Someone has been painting Leo as a blackguard, but who? Socially, it is ruining him. More important, it jeopardizes his investigation into a contemptible scheme that reaches the highest levels of British government. Leo needs Lady Caroline’s help to regain access to society. But this charming prince is about to discover that enlisting the deceptively sweet and sexy Lady Caroline might just cost him his heart, his soul and both their reputations…
This second book in London's A Royal Wedding series is an enemies to lovers tale featuring the English best friend of the heroine of book one and the younger brother of the Alucian hero, the Royal "Spare." I haven't read book one yet but I love a good enemies to lovers story and have enjoyed many of London's books over the years so I was already pre-disposed to like A Royal Kiss & Tell. But I had not yet met Caroline.
I really struggled with this character. She is not the type of person I'd want to be friends with and though I tried, I just was not able to form any type of connection with her until the final two chapters of the book. She is nicely redeemed in the final chapter but, for me, it was a bit late. Perhaps if she'd had more depth or shown something more than egotistical, shallow, and annoyingly obnoxious behavior for the vast majority of the book, I'd have felt differently and been more invested in her and her relationship with Leo.

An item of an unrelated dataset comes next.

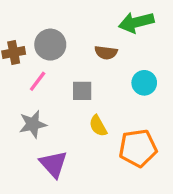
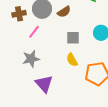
brown semicircle: (106, 53) -> (64, 12), moved, turned -40
gray square: (82, 91) -> (73, 38), moved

Leo also is not very likable at the beginning of the book but his evolution begins earlier and continues throughout the story. I enjoyed his character and found his growth believable, especially as it is paired with a bit of intrigue involving slave trafficking of young women from his country to England. London does an admirable job of transitioning his character from a drunken wastrel to a responsible man willing to sacrifice his own reputation to rescue the young women from untenable situations.
Human trafficking was a serious topic to introduce into this story. I would have liked to have seen more accountability for the perpetrators and attention to the victims. There are still missing women being enslaved in England, rescued women who have been used as sexual playthings, and most of the high-ranking men involved seem to have not been held accountable for their heinous actions. I wonder if that is the author's statement on the unfairness of a female's vulnerability, and the male's power, during that time or if she has plans to continue this plot line in a future book?
London's a very good writer and there will be many who will love this book and probably feel very differently about Caroline than I did. It just didn't work for me but, sometimes, one reader's disappointment is another's pleasure. If you love Royals, fashion, gossip, biting banter, and a slow-burn, enemies to lovers romance, this might be a good book for you.